Self-Supervised Dataset Distillation for Transfer Learning

Authors: Dong Bok Lee, Seanie Lee, Joonho Ko, Kenji Kawaguchi, Juho Lee, Sung Ju Hwang

ICLR 2024 | Conference PDF | Archive PDF | Plain Text | LLM Run Details

Reproducibility Variable Result LLM Response
Research Type Experimental We empirically validate the effectiveness of our method on transfer learning. Our code is available at https://github.com/db-Lee/selfsup dd. We empirically show that our proposed KRR-ST significantly outperforms the supervised dataset distillation methods in transfer learning experiments, where we condense a source dataset, which is either CIFAR100 (Krizhevsky et al., 2009), Tiny Image Net (Le & Yang, 2015), or Image Net (Deng et al., 2009), into a small set, pre-train models with different architectures on the condensed dataset, and fine-tune all the models on target labeled datasets such as CIFAR10, Aircraft (Maji et al., 2013), Stanford Cars (Krause et al., 2013), CUB2011 (Wah et al., 2011), Stanford Dogs (Khosla et al., 2011), and Flowers (Nilsback & Zisserman, 2008).
Researcher Affiliation Academia Dong Bok Lee1 , Seanie Lee1 , Joonho Ko1, Kenji Kawaguchi2, Juho Lee1, Sung Ju Hwang1 KAIST1, National University of Singapore2 {markhi, lsnfamily02, joonho.ko, juholee, sjhwang82}@kaist.ac.kr kenji@comp.nus.edu.sg
Pseudocode Yes Algorithm 1 Kernel Ridge Regression on Self-supervised Target (KRR-ST)
Open Source Code Yes Our code is available at https://github.com/db-Lee/selfsup dd.
Open Datasets Yes Datasets We use either CIFAR100 (Krizhevsky et al., 2009), Tiny Image Net (Le & Yang, 2015), or Image Net (Deng et al., 2009) as a source dataset for dataset distillation, while evaluating the distilled dataset on CIFAR10 (Krizhevsky et al., 2009), Aircraft (Maji et al., 2013), Stanford Cars (Krause et al., 2013), CUB2011 (Wah et al., 2011), Stanford Dogs (Khosla et al., 2011), and Flowers (Nilsback & Zisserman, 2008).
Dataset Splits No The paper mentions using "target training dataset" and "target test dataset" for common public datasets (CIFAR100, Tiny Image Net, Image Net, CIFAR10, etc.), implying standard splits.
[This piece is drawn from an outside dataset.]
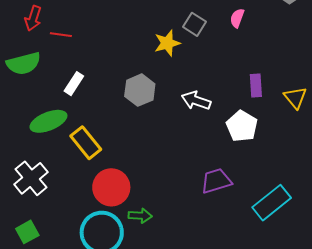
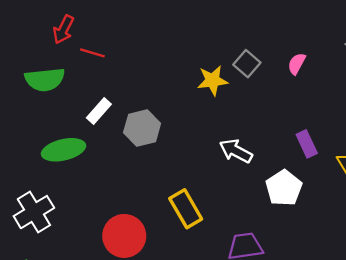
purple rectangle: (256, 86) -> (307, 144), turned -30
gray hexagon: (140, 90) -> (142, 128), moved
yellow rectangle: (86, 143) -> (186, 209), moved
However, it does not explicitly state specific percentages, sample counts, or explicitly cite predefined splits (e.g., "we use the standard train/validation/test split for CIFAR10").
Hardware Specification No The paper does not provide specific details about the hardware used to run the experiments, such as GPU models, CPU types, or memory specifications. It only mentions "GPUs" in the ethics statement, not in the experimental setup.
Software Dependencies No The paper states: "We use Pytorch (Paszke et al., 2019) to implement our self-supervised dataset distillation method, KRR-ST." While PyTorch is mentioned, a specific version number for PyTorch itself or other critical software dependencies (e.g., Python version, CUDA, specific libraries) is not provided.
Experiment Setup Yes We choose the number of layers based on the resolution of images, i.e., 3 layers for 32 32 and 4 layers for 64 64, respectively. We initialize and maintain l = 10 models for the model pool M, and update the models in the pool using full-batch gradient descent with learning rate, momentum, and weight decay being set to 0.1, 0.9, and 0.001, respectively. The total number of steps T is set to 1,000. We meta-update our distilled dataset for 160,000 iterations using Adam W optimizer (Loshchilov & Hutter, 2019) with an initial learning rate of 0.001, 0.00001, and 0.00001 for CIFAR100, Tiny Image Net, and Image Net, respetively. The learning rate is linearly decayed. We use Res Net18 (He et al., 2016) as a self-supervised target model gϕ which is trained on a source dataset with Barlow Twins (Zbontar et al., 2021) objective. After distillation, we pre-train a model on the distilled dataset for 1,000 epochs with a mini-batch size of 256 using stochastic gradient descent (SGD) optimizer, where learning rate, momentum, and weight decay are set to 0.1, 0.9, and 0.001, respectively. For the baselines, we follow their original experimental setup to pre-train a model on their condensed dataset. For fine-tuning, all the experimental setups are fixed as follows: we use the SGD optimizer with learning rate of 0.01, momentum of 0.9 and weight decay of 0.0005. We fine-tune the models for 10,000 iterations (CIFAR100, CIFAR10, and Tiny Imagenet), or 5,000 iterations (Aircraft, Cars, CUB2011, Dogs, and Flowers) with a mini-batch size of 256. The learning rate is decayed with cosine scheduling.